In the faction fight raging within the Department of English at Parnell State University, Jonathan Sebelius has more allies than he thinks…

Mead Schaeffer’s frontispiece for The Three Musketeers (1929). I can’t get enough of his illustrations. Click for source.
17. Quips and Cranks and Wanton Wiles
“Hi Lynn, it’s Michael. We need to talk. Discreetly. What about lunch at… at Dino’s?”
Lynn Melton was surprised at the unexpected invitation from the Chair of Classics, Michael Templeton. He wanted to meet at Dino’s, a cute little Italian place in Rimini, the next town over from Parnell.

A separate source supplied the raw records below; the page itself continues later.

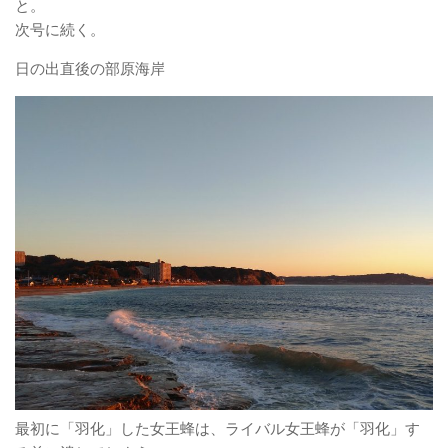
と
次号に続く。
日の出直後の部原海岸
最初に「羽化」した女王蜂は、ライバル女王蜂が「羽化」す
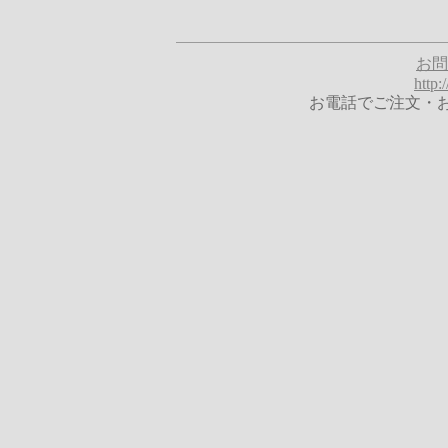
お問
http
お電話でご注文・お問合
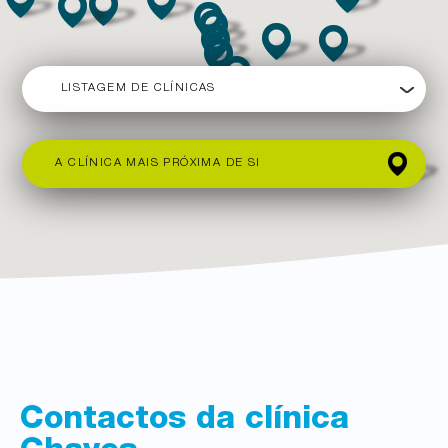
LISTAGEM DE CLÍNICAS
A CLÍNICA MAIS PRÓXIMA DE SI
Contactos da clínica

She and Michael were both divorced. It occurred to her that he might be asking her on a date, but she quickly dismissed the idea. Michael was something of an anomaly on campus for his conservative politics, and his blog, Cloud-Cuckooland, chronicled the excesses of political correctness and the erosion of traditional educational goals and methods on the American college campus. It was becoming required reading for people like David Brooks and Bill Kristol. She didn’t see eye to eye with Michael on national politics, though they respected each other. And besides, the last she’d heard, he was dating a blonde named Melanie, a New York socialite who followed his blog religiously. As she recalled, Melanie’s bra cups ranneth over, and so did her bank account.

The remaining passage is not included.